Suppose a that a man leaps out of a burning building (...) and lands on a bystander in the street below. Now, make the burning building be Europe, and the luckless man underneath be the Palestinian Arabs. Is this a historical injustice? Has the man below been a victim, with infinite cause of compliance and indefinite justification for violent retaliation? My own reply would be a provisional "no", but only on these conditions. The man leaping from the burning building must still make such restitution as he can to the man who broke his fall, and must not pretend that he never landed on him. And he must base his case on the singularity and uniqueness of the original leap. It can't, in other words, be "leap, leap, leap" for four generations and more. The people underneath cannot be expected to tolerate leaping on this scale and of this duration, if you catch my drift. In Palestine, tread softly, for you tread on their dreams. And do not tell Palestinians that they were never fallen upon and bruised in the first place. Do not shame yourself with the cheap lie that they were told by their leaders to run away. Also, stop saying that nobody knew how to cultivate oranges in Jaffa until the Jews showed them how. "Making the desert bloom" (...)

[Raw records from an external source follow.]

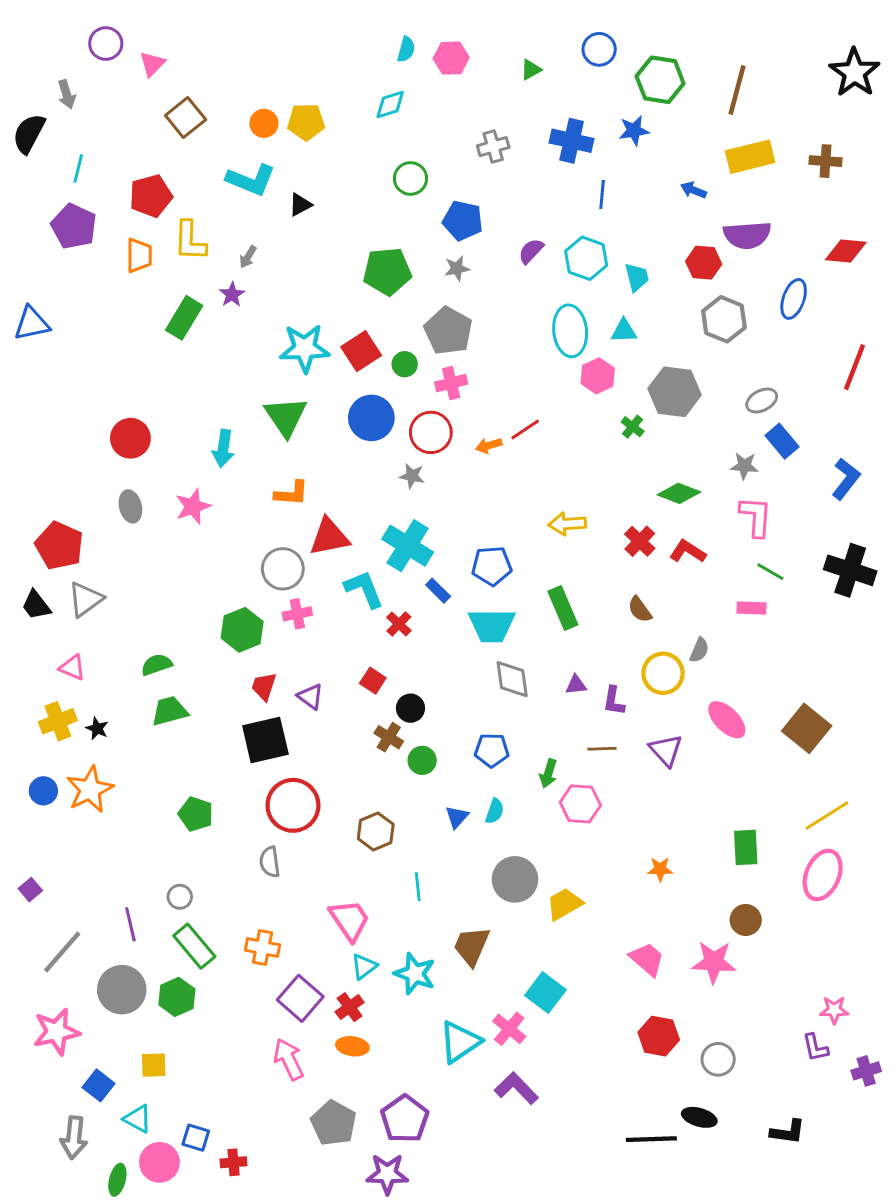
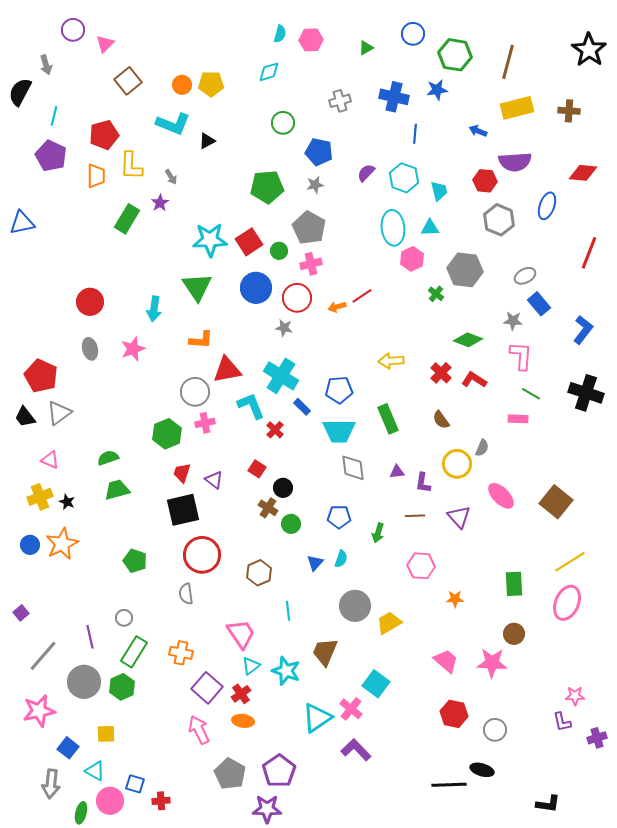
gray arrow: (248, 257) -> (171, 177), turned -63
pink hexagon: (580, 804) -> (421, 566), moved
green rectangle: (194, 946) -> (134, 652), turned 72
black L-shape: (788, 1132) -> (548, 804), moved

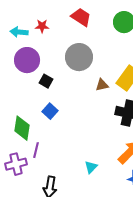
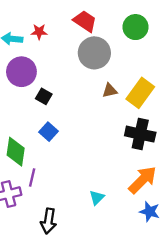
gray circle: (79, 57) -> (94, 53), moved
brown triangle: (102, 85) -> (110, 91), moved

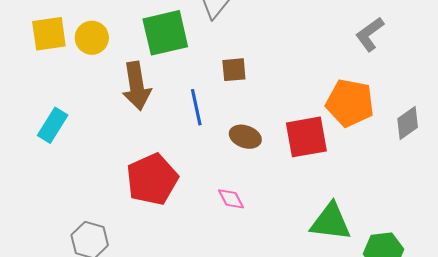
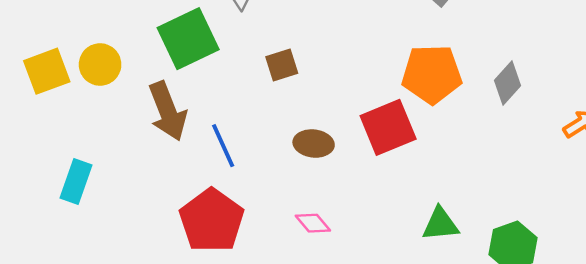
blue line: (196, 107) -> (223, 146), moved
green triangle: (331, 222) -> (440, 224), size x0.7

In the mid-1970's, Jewish settlers from New York were already establishing second homes for themselves on occupied territory. From what burning house were they leaping?(...) They Said they took the land because god had given it to them from time immemorial. In the noisome town of Hebron, where all of life is focused on a supposedly sacred boneyard in a dank local cave, one of the world's less pretty sights is that of supposed yeshivah students toting submachine guns and humbling the Arab inhabitants. When I asked one of these charmers where he got his legal authority to be a squatter, he flung his hand, index finger outstretched, toward the sky.
Actually - and this was where I began to feel seriously uncomfortable - some such divine claim underlay not just "the occupation" but the whole idea of a separate state foe Jews in Palestine. Take away the divine warrant for the Holy Land and where were you, and what were you? Just another landthief like the Turks or the British, except that in this case you wanted the land without the people. And the original Zionist slogan - "a land without people for a people without land" - disclosed its own negation when I saw the densely populated Arabs towns dwelling sullenly under Jewish tutelage. You want irony? How about Jews becoming colonizers at just the moment when other Europeans had given up on the idea?